UNRAVELING SEDIMENT DYNAMICS WITHIN WATERSHEDS FROM PATTERNS IN SUSPENDED SEDIMENT-DISCHARGE RELATIONSHIPS
In this study, we leverage three-years of high-frequency suspended sediment, discharge, and meteorological monitoring from within the Mad River watershed to demonstrate a new machine-learning approach for classifying storm events based on the type of hysteresis observed. The main stem of the Mad River and five of its tributaries were monitored between 2013 and 2015, providing slightly more than 600 unique events for analysis. Fourteen types of hysteresis were identified within the 600-event data set. Classification was automated by training a restricted Boltzmann machine (RBM), a type of probabilistic artificial neural network, on images of the suspended sediment-discharge plots. The network predicted the correct or next most similar class 71% of the time.

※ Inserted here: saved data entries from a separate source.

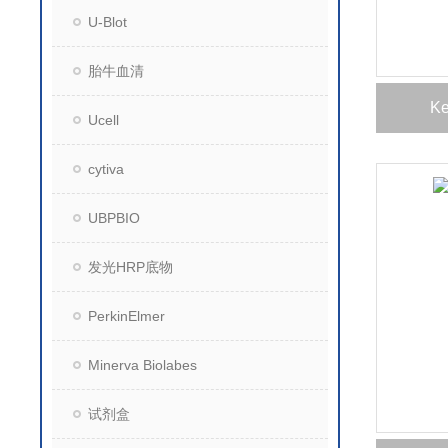
U-Blot
胎牛血清
K
Ucell
cytiva
UBPBIO
发光HRP底物
PerkinElmer
Minerva Biolabes
试剂盒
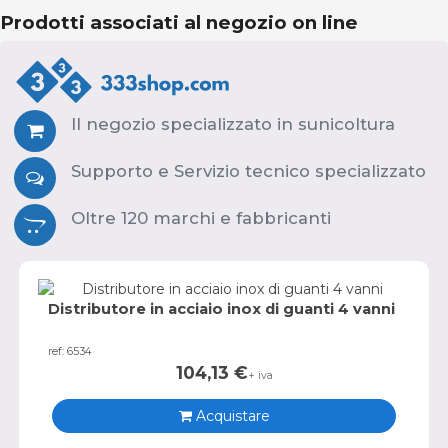
Prodotti associati al negozio on line
Il negozio specializzato in sunicoltura
Supporto e Servizio tecnico specializzato
Oltre 120 marchi e fabbricanti
Distributore in acciaio inox di guanti 4 vanni
ref: 6534
104,13
€
+ iva
Acquistare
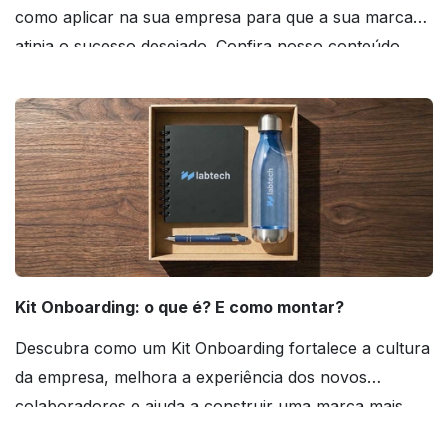
como aplicar na sua empresa para que a sua marca
atinja o sucesso desejado. Confira nosso conteúdo
agora mesmo!
Kit Onboarding: o que é? E como montar?
Descubra como um Kit Onboarding fortalece a cultura
da empresa, melhora a experiência dos novos
colaboradores e ajuda a construir uma marca mais
forte! Confira!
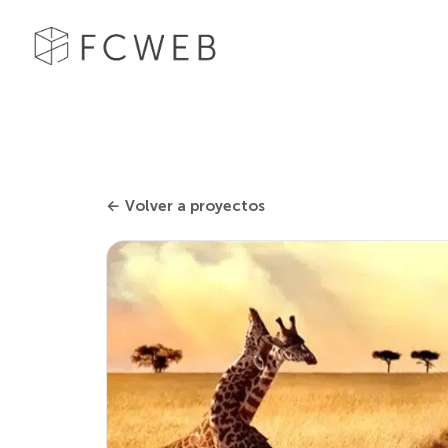
← Volver a proyectos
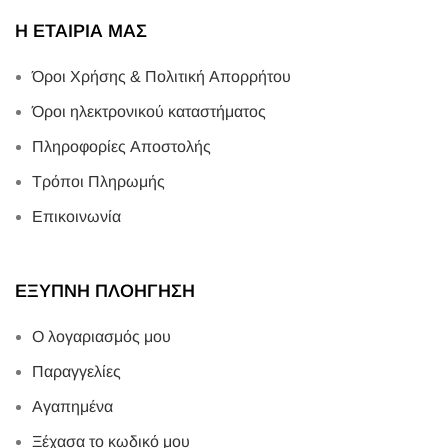
Η ΕΤΑΙΡΙΑ ΜΑΣ
Όροι Χρήσης & Πολιτική Απορρήτου
Όροι ηλεκτρονικού καταστήματος
Πληροφορίες Αποστολής
Τρόποι Πληρωμής
Επικοινωνία
ΕΞΥΠΝΗ ΠΛΟΗΓΗΣΗ
Ο λογαριασμός μου
Παραγγελίες
Αγαπημένα
Ξέχασα το κωδικό μου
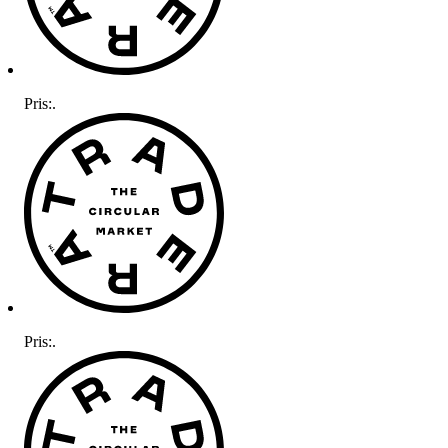
Pris:
.
Pris:
.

The expanded classification system allowed for new insight into drivers of types of hysteresis including spatial scale, antecedent conditions, hydrology and rainfall. Additionally, differences in the type and frequency of hysteresis were observed between sites and between seasons. This provided insight into types of erosion occurring within the watershed and the proximity and connectivity of sources of riverine sediment. With increased availability of high-frequency suspended sediment data, the approach presented here can be used to characterize watershed erosion and inform watershed management efforts to identify sediment sources and reduce fine sediment export.